▶ **Stored data entries**:
────────

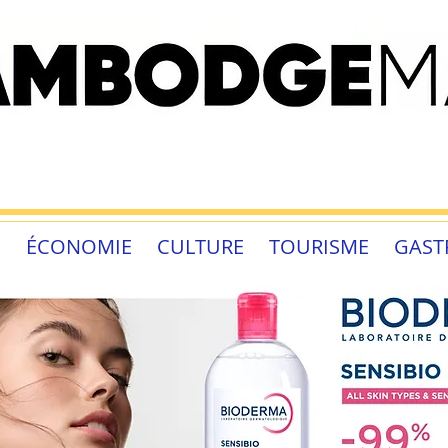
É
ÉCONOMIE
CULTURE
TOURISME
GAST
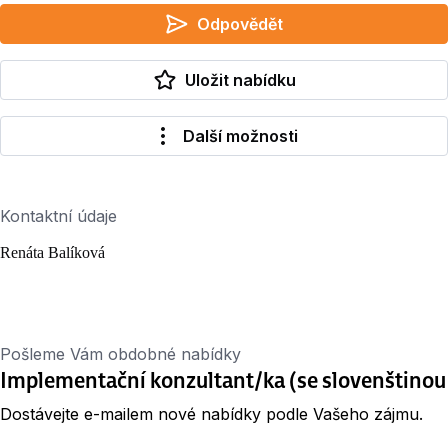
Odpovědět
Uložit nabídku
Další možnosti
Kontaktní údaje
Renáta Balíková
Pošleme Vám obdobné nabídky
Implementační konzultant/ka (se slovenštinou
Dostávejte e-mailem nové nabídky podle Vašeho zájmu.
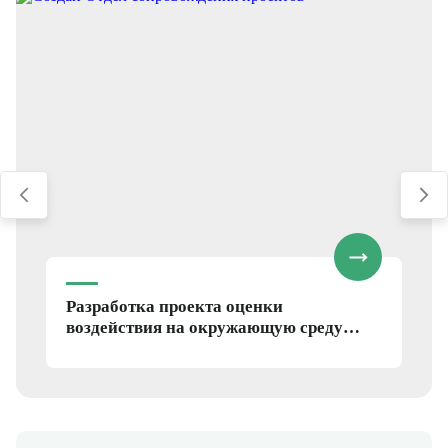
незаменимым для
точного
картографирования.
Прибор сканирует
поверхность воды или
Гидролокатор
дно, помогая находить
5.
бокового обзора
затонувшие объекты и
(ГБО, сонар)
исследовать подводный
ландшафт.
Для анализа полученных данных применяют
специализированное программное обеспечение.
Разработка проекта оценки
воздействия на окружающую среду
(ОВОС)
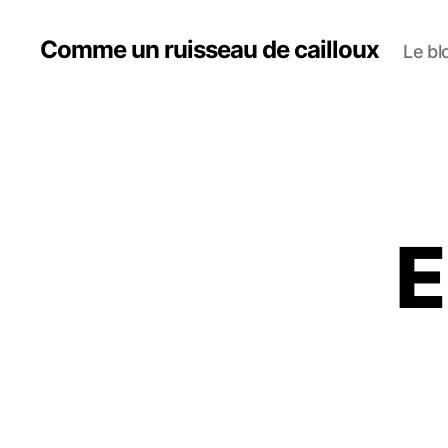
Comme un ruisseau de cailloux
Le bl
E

────────

▶ **EXERCISE**:
Go through the data above and copy each line that holds the word "nabídky".

▶ **SOLUTION TO THIS EXERCISE**:
Pošleme Vám obdobné nabídky
Dostávejte e-mailem nové nabídky podle Vašeho zájmu.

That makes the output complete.